Amidst all of the wild and crazy food challenges – including the most recent nightmare that is the One Chip challenge – I totally forgot about the challenge that hit the nearest and dearest to my childhood: The 50 Nugget Challenge. This is the challenge where you attempt to eat 50 chicken nuggets in one sitting without exploding. Yaaay.

The 50 Nugget Challenge

The reality is that although the quality of our food may have been better as a whole growing up, I definitely did not know much about nutrition until I was in my early 20’s. Although the volume of craft beer and cocktails consumed on a daily basis probably doesn’t help the cause, I feel like I have a good understanding (as many of us do) about what is good and bad for us.

Coke products? Bad. Broccoli? Good. Yada yada yada.

I (like many parents) find that figuring out how to keep Leah growing and nourished without succumbing to my secret desire to let her to eat things I know she’ll eat. You know – the quesadilla, 50 nugget challenge, entire blocks of cheese, hot dogs, entire grocery aisle of cheeses of the world.

Cheese Monster

PS This is what the Cheese Monster that haunts our children looks like according to the internet.

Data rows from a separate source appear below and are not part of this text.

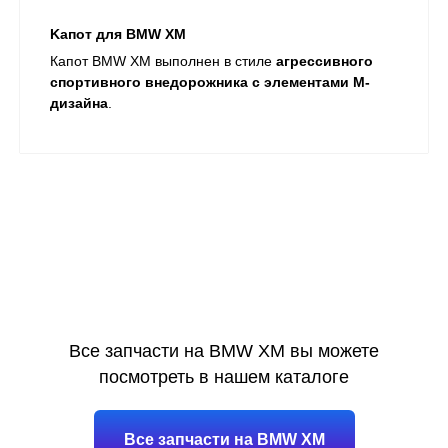
Kапот для BMW XM
Капот BMW XM выполнен в стиле
агрессивного
спортивного внедорожника с элементами M-
дизайна
.
Все запчасти на BMW XM вы можете
посмотреть в нашем каталоге
Все запчасти на BMW XM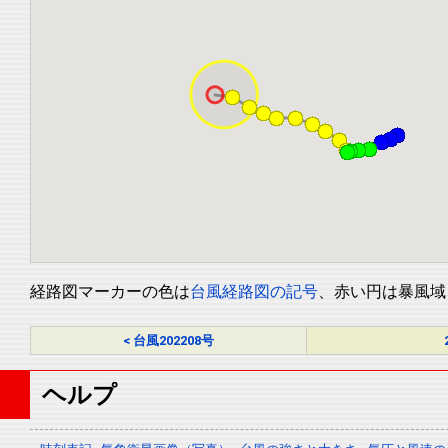
経路図マーカーの色は
台風経路図の記号
、赤い円は暴風域
< 台風202208号
ヘルプ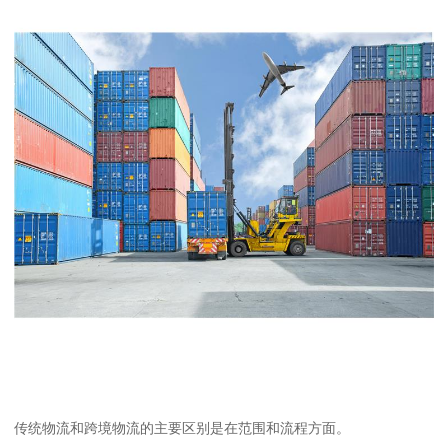
传统物流和跨境物流的主要区别是在范围和流程方面。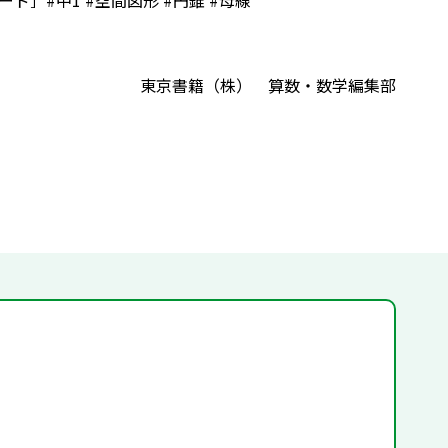
］#中1 #空間図形 #円錐 #母線
東京書籍（株） 算数・数学編集部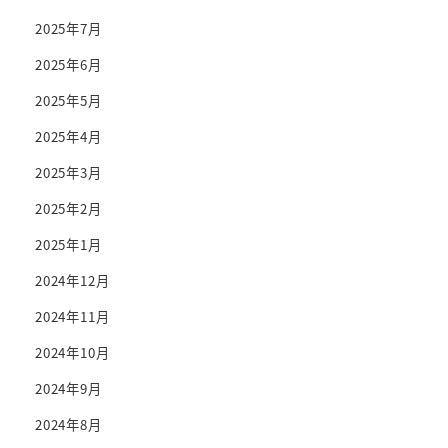
2025年7月
2025年6月
2025年5月
2025年4月
2025年3月
2025年2月
2025年1月
2024年12月
2024年11月
2024年10月
2024年9月
2024年8月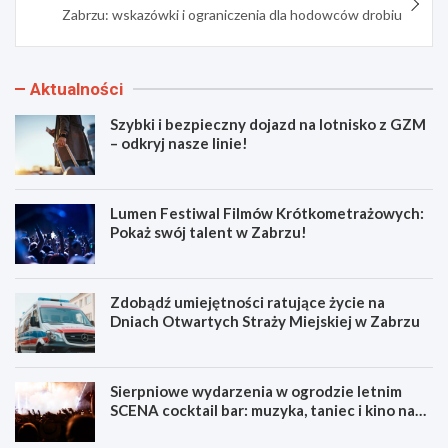
Zabrzu: wskazówki i ograniczenia dla hodowców drobiu
Aktualności
Szybki i bezpieczny dojazd na lotnisko z GZM
– odkryj nasze linie!
Lumen Festiwal Filmów Krótkometrażowych:
Pokaż swój talent w Zabrzu!
Zdobądź umiejętności ratujące życie na
Dniach Otwartych Straży Miejskiej w Zabrzu
Sierpniowe wydarzenia w ogrodzie letnim
SCENA cocktail bar: muzyka, taniec i kino na
świeżym powietrzu
S
L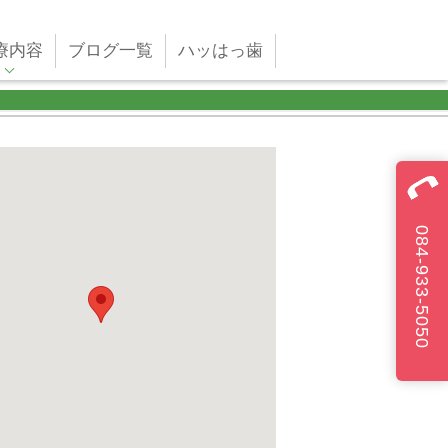
療内容
ブログ一覧
ハッはっ歯
084-933-5050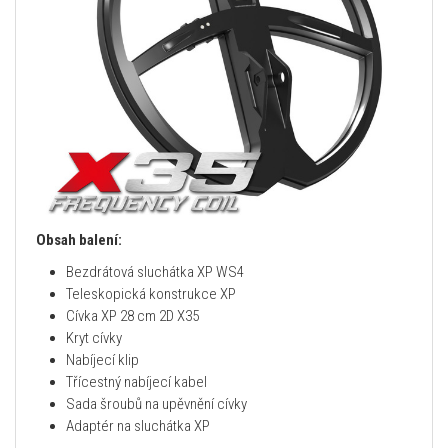
Obsah balení:
Bezdrátová sluchátka XP WS4
Teleskopická konstrukce XP
Cívka XP 28 cm 2D X35
Kryt cívky
Nabíjecí klip
Třícestný nabíjecí kabel
Sada šroubů na upěvnění cívky
Adaptér na sluchátka XP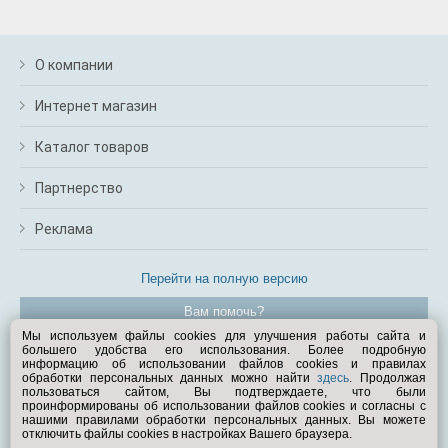
О компании
Интернет магазин
Каталог товаров
Партнерство
Реклама
Перейти на полную версию
Вам помочь?
Мы используем файлы cookies для улучшения работы сайта и
большего удобства его использования. Более подробную
© Exist.ru 1998—2026
информацию об использовании файлов cookies и правилах
обработки персональных данных можно найти
здесь
. Продолжая
пользоваться сайтом, Вы подтверждаете, что были
проинформированы об использовании файлов cookies и согласны с
нашими правилами обработки персональных данных. Вы можете
отключить файлы cookies в настройках Вашего браузера.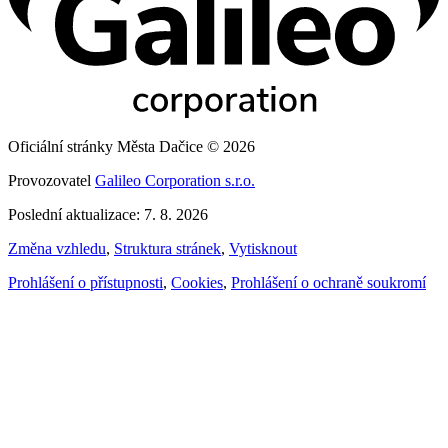
Oficiální stránky Města Dačice © 2026
Provozovatel
Galileo Corporation s.r.o.
Poslední aktualizace: 7. 8. 2026
Změna vzhledu
,
Struktura stránek
,
Vytisknout
Prohlášení o přístupnosti
,
Cookies
,
Prohlášení o ochraně soukromí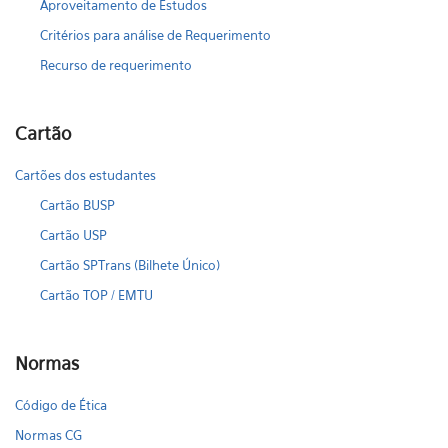
Aproveitamento de Estudos
Critérios para análise de Requerimento
Recurso de requerimento
Cartão
Cartões dos estudantes
Cartão BUSP
Cartão USP
Cartão SPTrans (Bilhete Único)
Cartão TOP / EMTU
Normas
Código de Ética
Normas CG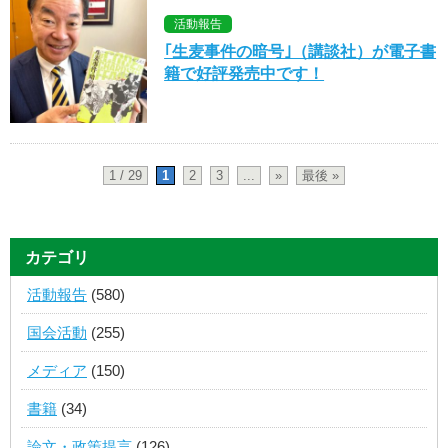
活動報告
｢生麦事件の暗号｣（講談社）が電子書
籍で好評発売中です！
1 / 29
1
2
3
...
»
最後 »
カテゴリ
活動報告
(580)
国会活動
(255)
メディア
(150)
書籍
(34)
論文・政策提言
(126)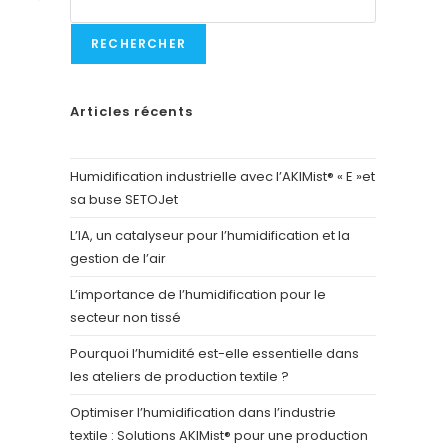
RECHERCHER
Articles récents
Humidification industrielle avec l’AKIMist® « E »et
sa buse SETOJet
L’IA, un catalyseur pour l’humidification et la
gestion de l’air
L’importance de l’humidification pour le
secteur non tissé
Pourquoi l’humidité est-elle essentielle dans
les ateliers de production textile ?
Optimiser l’humidification dans l’industrie
textile : Solutions AKIMist® pour une production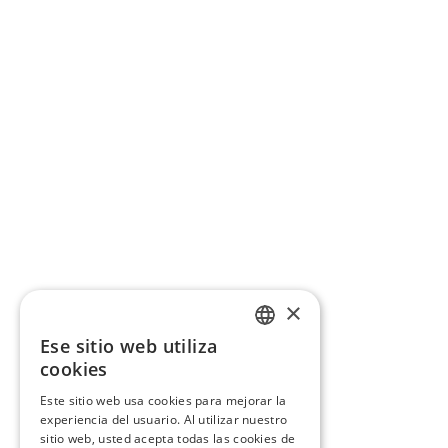
×
Ese sitio web utiliza
CATALAN
cookies
SPANISH
Este sitio web usa cookies para mejorar la
experiencia del usuario. Al utilizar nuestro
sitio web, usted acepta todas las cookies de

Although I haven’t had much luck with convincing her that trying new foods is fun and it gives you the opportunity to earn a cool name like “foodie”, I have found a few things/best practices to be helpful along the way.

  • They’re never going eat better if you don’t eat better yourself.
    • If you only eat delicious Wendy’s spicy chicken sandwiches and dip your french fries in Frosty’s, they’re probably not going to want to eat that garbage lettuce and veggie combo you’re trying to convince them to eat.
  • They are more likely to try things if their friends are eating them.
    • This is an example of why day care can be awesome. Regardless, you should make it a point to get your kid around other kids as often as possible just based on the benefits of social interaction…but eating with them – especially if they’re good eaters  – can pay huge dividends.
  • If you force them to eat it they will probably hate it.
    • Do you remember how you reacted as a kid when your parents forced you to clear your plate and eat all of that gross broccoli? Yeah. Don’t do that to your kids or they’ll act the same way.

What are some of the ways you encourage/convince/negotiate with your kid to eat healthy?